Par lettre recommandée avec avis de réception datée du 9 mai 2020, M. [Y] [G] a déclaré à la Fédération départementale des chasseurs des Landes les dégâts causés à ses semis de maïs par des sangliers en lui demandant, en vain, de lui adresser un formulaire de déclaration de dégâts ou de faire procéder à une expertise.
Le 7 juillet 2020, une expertise amiable a été diligentée par la SA Pacifica, assureur en protection juridique de M. [Y] [G]. La Fédération départementale des chasseurs des Landes, bien qu'ayant été régulièrement convoquée, n'a pas assisté à cette expertise conduite par Mme [U] [Z], expert au sein de la SARL TERREXPERT Sud-Ouest.

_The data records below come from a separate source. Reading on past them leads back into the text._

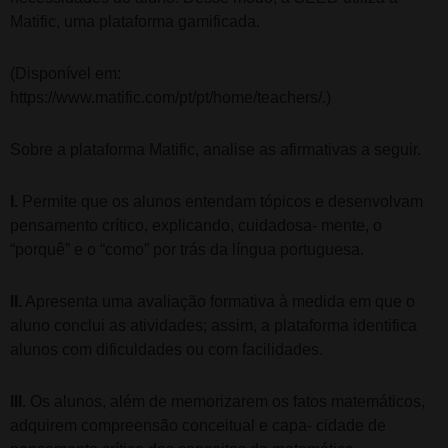
Matific, uma plataforma gamificada.
(Disponível em:
https://www.matific.com/pt/pt/home/teachers/.)
Sobre a plataforma Matific, analise as afirmativas a seguir.
I.
Permite que os alunos entendam tópicos e desenvolvam
pensamento crítico, explicando, cuidadosa- mente, o
“porquê” e o “como” por trás da língua portuguesa.
II.
Apresenta uma avaliação formativa à medida em que o
aluno conclui as atividades; assim, a plataforma identifica
alunos com dificuldades ou com facilidades.
III.
Os alunos, além de memorizarem os fatos matemáticos,
adquirem compreensão conceitual e capa- cidade de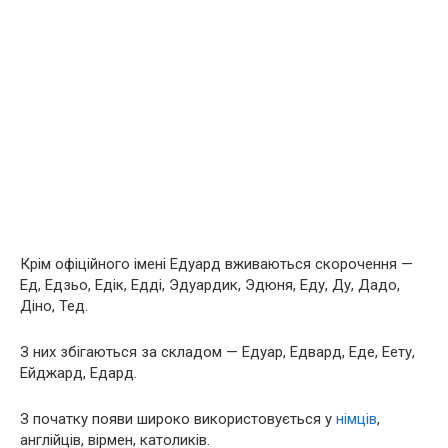
Крім офіційного імені Едуард вживаються скорочення —
Ед, Едзьо, Едік, Едді, Эдуардик, Эдюня, Еду, Ду, Дадо,
Діно, Тед.
З них збігаються за складом — Едуар, Едвард, Еде, Еету,
Ейджард, Едард.
З початку появи широко використовується у
німців
,
англійців, вірмен, католиків.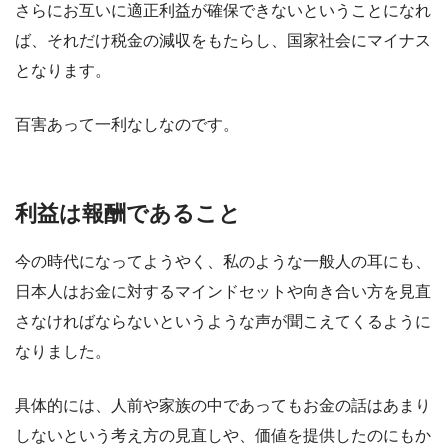
さらにお互いに適正利益が確保できないということになれ
ば、それだけ税金の減収をもたらし、国家社会にマイナス
となります。
百害あって一利なしなのです。
利益は報酬であること
今の時代になってようやく、私のような一般人の耳にも、
日本人はお金に対するマインドセットや向き合い方を見直
さなければならないというような声が聞こえてくるように
なりました。
具体的には、人前や家族の中であってもお金の話はあまり
しないという考え方の見直しや、価値を提供したのにもか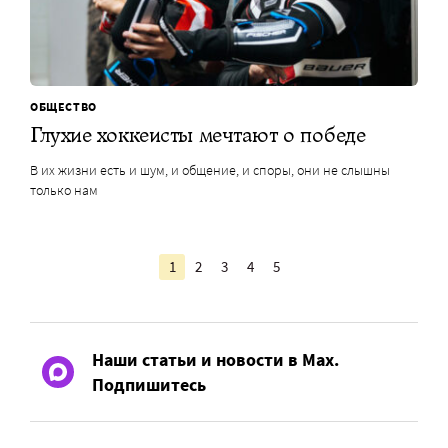
ОБЩЕСТВО
Глухие хоккеисты мечтают о победе
В их жизни есть и шум, и общение, и споры, они не слышны
только нам
1
2
3
4
5
Наши статьи и новости в Max.
Подпишитесь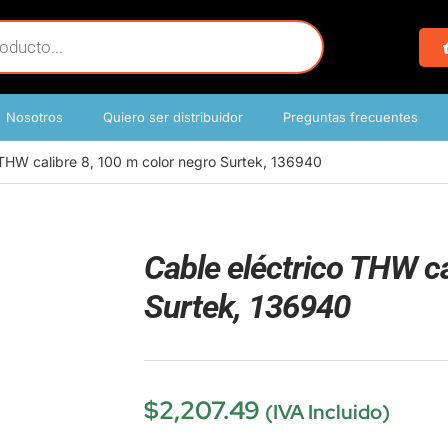
Nosotros
Quiero ser distribuidor
Preguntas frecuentes
 THW calibre 8, 100 m color negro Surtek, 136940
Cable eléctrico THW ca
Surtek, 136940
$
2,207.49
(IVA Incluido)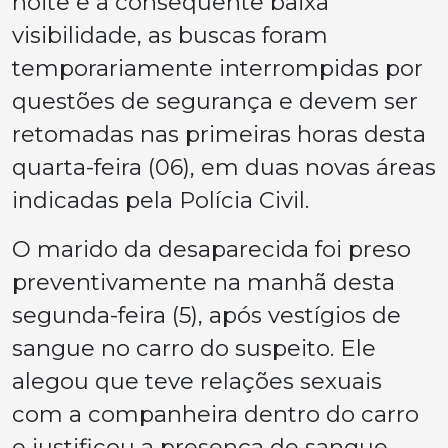
noite e a consequente baixa
visibilidade, as buscas foram
temporariamente interrompidas por
questões de segurança e devem ser
retomadas nas primeiras horas desta
quarta-feira (06), em duas novas áreas
indicadas pela Polícia Civil.
O marido da desaparecida foi preso
preventivamente na manhã desta
segunda-feira (5), após vestígios de
sangue no carro do suspeito. Ele
alegou que teve relações sexuais
com a companheira dentro do carro
e justificou a presença de sangue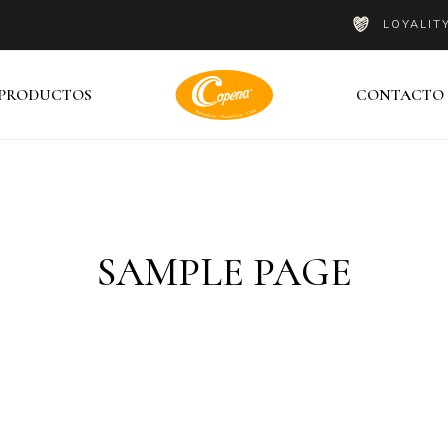
LOYALIT
PRODUCTOS
CONTACTO
SAMPLE PAGE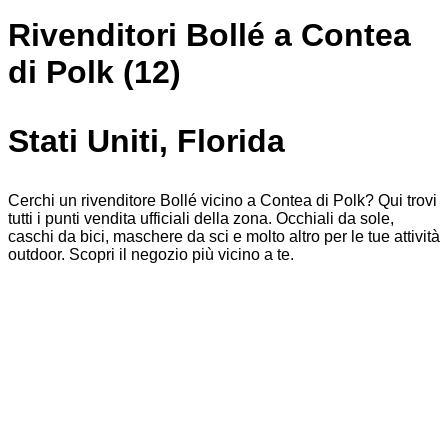
Rivenditori Bollé a Contea
di Polk (12)
Stati Uniti, Florida
Cerchi un rivenditore Bollé vicino a Contea di Polk? Qui trovi
tutti i punti vendita ufficiali della zona. Occhiali da sole,
caschi da bici, maschere da sci e molto altro per le tue attività
outdoor. Scopri il negozio più vicino a te.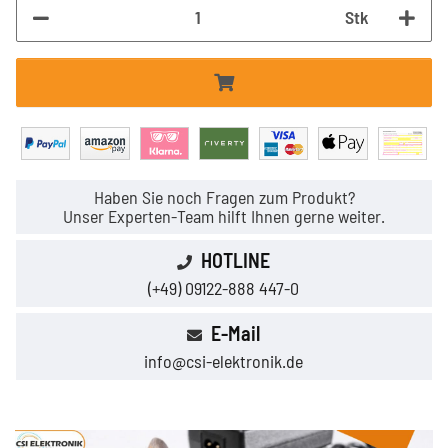
Stk
Haben Sie noch Fragen zum Produkt?
Unser Experten-Team hilft Ihnen gerne weiter.
HOTLINE
(+49) 09122-888 447-0
E-Mail
info@csi-elektronik.de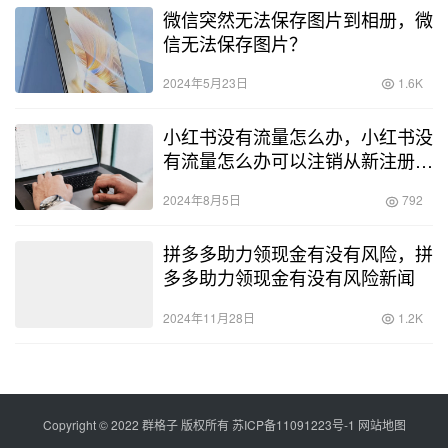
微信突然无法保存图片到相册，微
信无法保存图片？
2024年5月23日
1.6K
小红书没有流量怎么办，小红书没
有流量怎么办可以注销从新注册
吗？
2024年8月5日
792
拼多多助力领现金有没有风险，拼
多多助力领现金有没有风险新闻
2024年11月28日
1.2K
Copyright © 2022 群格子 版权所有
苏ICP备11091223号-1
网站地图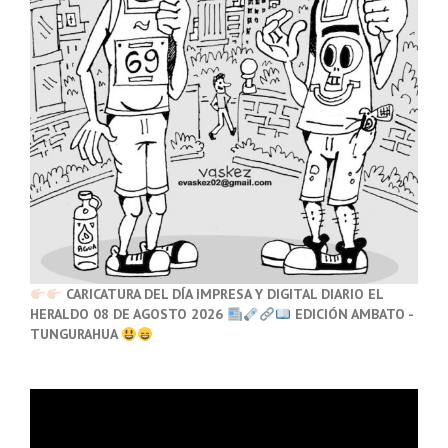
CARICATURA DEL DÍA IMPRESA Y DIGITAL DIARIO EL
HERALDO 08 DE AGOSTO 2026
EDICIÓN AMBATO -
TUNGURAHUA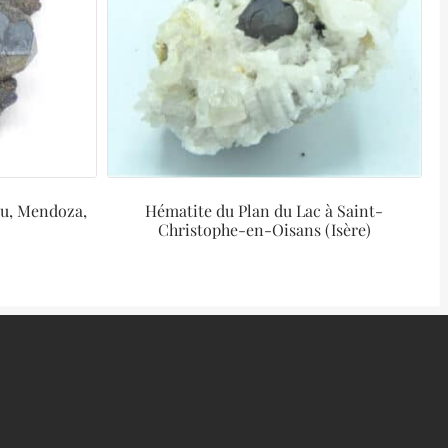
ru, Mendoza,
Hématite du Plan du Lac à Saint-
Christophe-en-Oisans (Isère)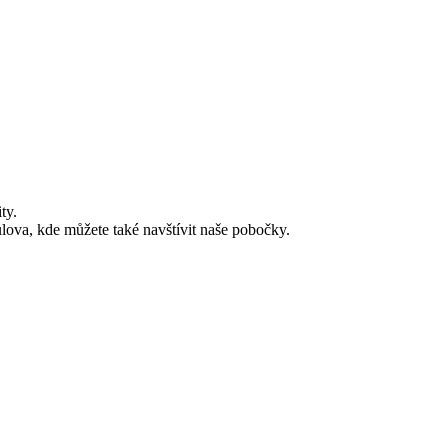
ty.
lova, kde můžete také navštívit naše pobočky.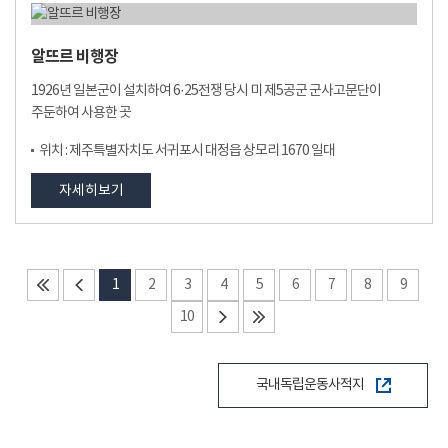
알뜨르 비행장
1926년 일본군이 설치하여 6·25전쟁 당시 미 제5공군 군사고문단이
주둔하여 사용한 곳
위치 : 제주특별자치도 서귀포시 대정읍 상모리 1670 일대
자세히보기
1
2
3
4
5
6
7
8
9
10
국내독립운동사적지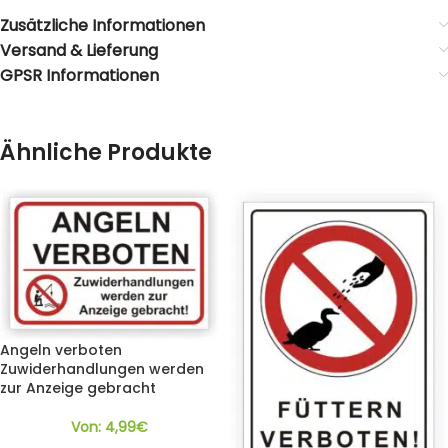
Zusätzliche Informationen
Versand & Lieferung
GPSR Informationen
Ähnliche Produkte
Angeln verboten
Zuwiderhandlungen werden
zur Anzeige gebracht
Von:
4,99
€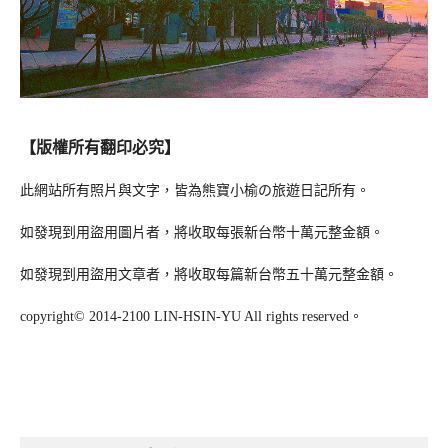
【版權所有翻印必究】
此網站所有照片與文字，皆為熊寶小榆の旅遊日記所有。
如發現到用盜用圖片者，將收取每張新台幣十萬元整金額。
如發現到用盜用文章者，將收取每篇新台幣五十萬元整金額。
copyright© 2014-2100 LIN-HSIN-YU All rights reserved。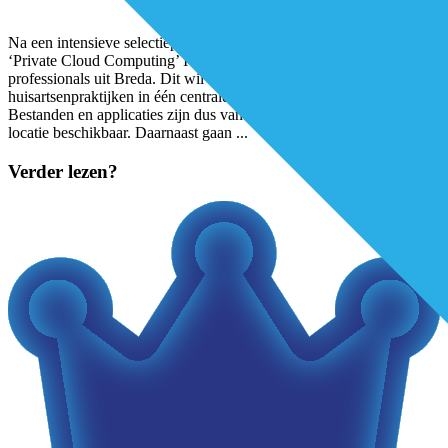
Na een intensieve selectieprocedure kiest de zorggroep voor een
‘Private Cloud Computing’ ICT oplossing van QNP ICT & Telecom
professionals uit Breda. Dit wil zeggen dat alle aangesloten
huisartsenpraktijken in één centrale ICT omgeving gaan werken.
Bestanden en applicaties zijn dus vanaf iedere praktijk en externe
locatie beschikbaar. Daarnaast gaan
...
Verder lezen?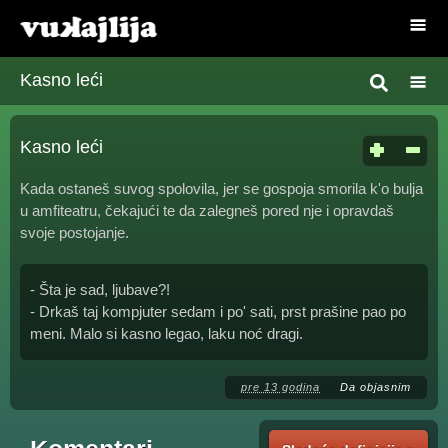
Kasno leći
Kasno leći
Kada ostaneš suvog spolovila, jer se gospoja smorila k'o bulja
u amfiteatru, čekajući te da zalegneš pored nje i opravdaš
svoje postojanje.
- Šta je sad, ljubave?!
- Drkaš taj kompjuter sedam i po' sati, prst prašine pao po
meni. Malo si kasno legao, laku noć dragi.
pre 13 godina
Da objasnim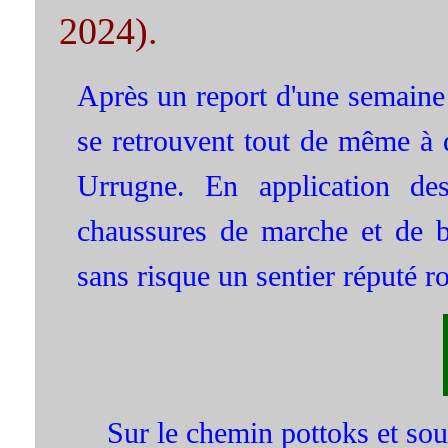
2024).
Après un report d'une semaine 
se retrouvent tout de même à di
Urrugne. En application de
chaussures de marche et de b
sans risque un sentier réputé ro
Sur le chemin pottoks et sou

Par requête du 20 octobre 2020 reçue au greffe le 23 octobre 2020, M. [Y] [G] a fait assigner la Fédération départementale des chasseurs des Landes devant la chambre des contentieux de proximité du Tribunal judiciaire de Mont-de-Marsan sur le fondement des articles R.426-23 du Code de l'environnement et 696 du Code de procédure civile.
Suivant jugement contradictoire du 8 juin 2021 (RG n°20/01325), le tribunal judiciaire de Mont-de-Marsan a :
- Constaté la régularité de la saisine du tribunal ;
- Déclaré irrecevable l'action engagée par M. [Y] [G] à l'encontre de la Fédération Départementale des Chasseurs des Landes ;
- Condamné M. [Y] [G] à payer à la Fédération départementale des chasseurs des Landes, une somme de 800 € fondée sur l'article 700 du code de procédure civile ;
- Condamné M. [Y] [G] aux entiers dépens de l'instance et de ses suites ;
- Rappelé que l'exécution provisoire est de droit.
Dans sa motivation, le tribunal a retenu sur le fondement des articles 9, 122, 756 et 769 du code de procédure civile et de l'article L.426-7 du code de l'environnement que l'action engagée par M. [Y] [G] à l'encontre de la Fédération départementale des chasseurs des Landes est irrecevable car il ne rapporte pas la preuve que les faits ayant motivé sa requête soient intervenus après le 23 avril 2020, soit moins de six mois avant l'introduction de l'instance par requête enrôlée le 23 octobre 2020.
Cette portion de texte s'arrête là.